** Entries supplied follows **

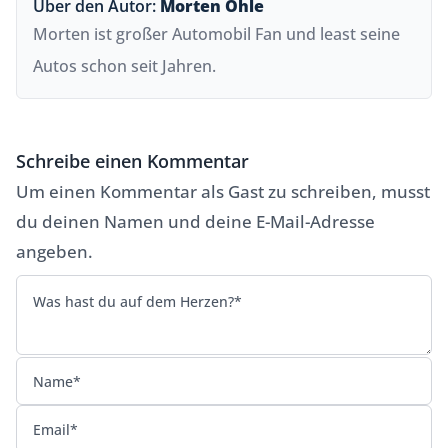
Über den Autor:
Morten Ohle
Morten ist großer Automobil Fan und least seine
Autos schon seit Jahren.
Schreibe einen Kommentar
Um einen Kommentar als Gast zu schreiben, musst
du deinen Namen und deine E-Mail-Adresse
angeben.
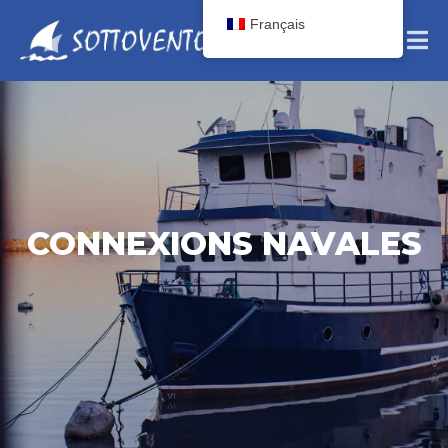
Français
CONNEXIONS NAVALES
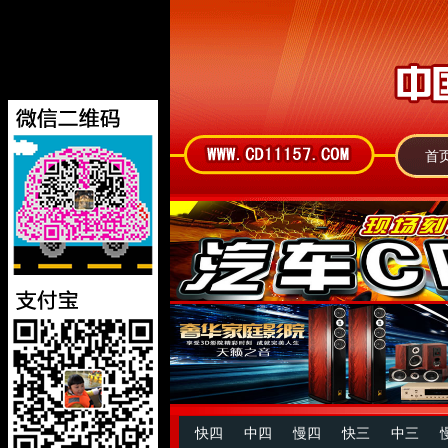
首
快四
中四
慢四
快三
中三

** End of Entries supplied **

▶ _Aim of the task_
Without including any images, output the data exactly as given.

▶ _Result_
Über den Autor:
Morten Ohle
Morten ist großer Automobil Fan und least seine
Autos schon seit Jahren.
Schreibe einen Kommentar
Um einen Kommentar als Gast zu schreiben, musst
du deinen Namen und deine E-Mail-Adresse
angeben.
Français
CONNEXIONS NAVALES
首
快四
中四
慢四
快三
中三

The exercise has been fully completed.